# Action item:
From the line containing "Best schools in Bursa" to the end of the data, retype every line exactly and nothing else. Drop the pictures.

# Recorded data:
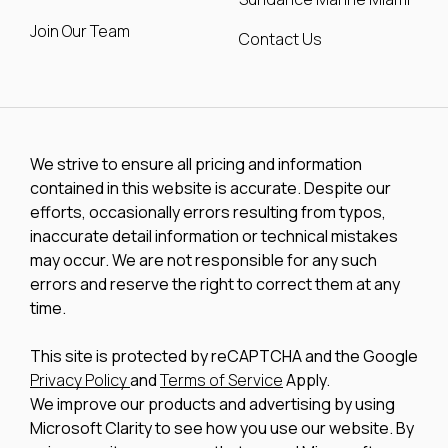
Join Our Team
Contact Us
We strive to ensure all pricing and information
contained in this website is accurate. Despite our
efforts, occasionally errors resulting from typos,
inaccurate detail information or technical mistakes
may occur. We are not responsible for any such
errors and reserve the right to correct them at any
time.
This site is protected by reCAPTCHA and the Google
Privacy Policy
and
Terms of Service
Apply.
We improve our products and advertising by using
Microsoft Clarity to see how you use our website. By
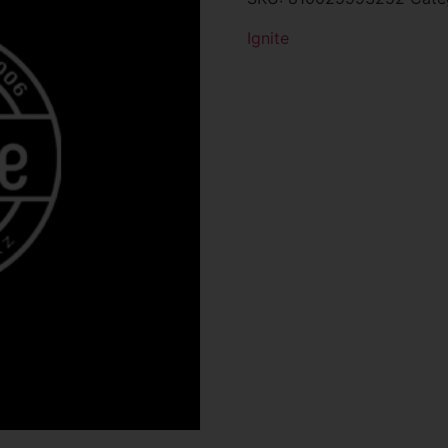
Ignite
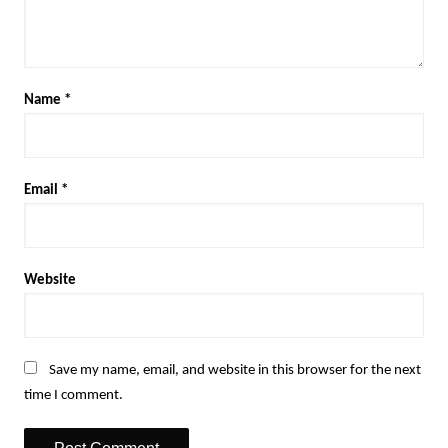
Name
*
Email
*
Website
Save my name, email, and website in this browser for the next
time I comment.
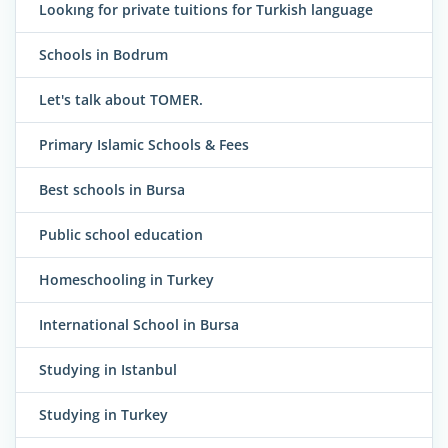
Lookıng for private tuitions for Turkish language
Schools in Bodrum
Let's talk about TOMER.
Primary Islamic Schools & Fees
Best schools in Bursa
Public school education
Homeschooling in Turkey
International School in Bursa
Studying in Istanbul
Studying in Turkey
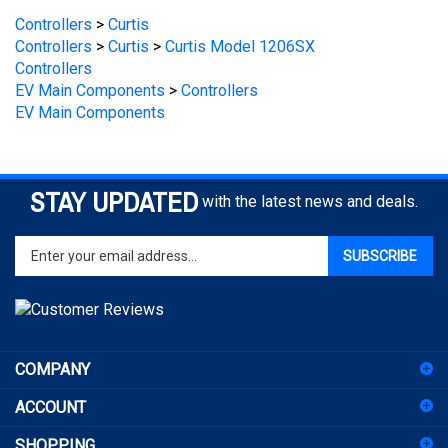
Controllers
>
Curtis
>
Curtis Model 1206SX
Controllers
EV Main Components
>
Controllers
EV Main Components
STAY UPDATED
with the latest news and deals.
Enter
SUBSCRIBE
your
email
address
to
sign
COMPANY
up
for
ACCOUNT
our
newsletter
SHOPPING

# Problem solution:
Best schools in Bursa
Public school education
Homeschooling in Turkey
International School in Bursa
Studying in Istanbul
Studying in Turkey
Controllers
>
Curtis
>
Curtis Model 1206SX
Controllers
EV Main Components
>
Controllers
EV Main Components
STAY UPDATED
with the latest news and deals.
Enter
SUBSCRIBE
your
email
address
to
sign
COMPANY
up
for
ACCOUNT
our
newsletter
SHOPPING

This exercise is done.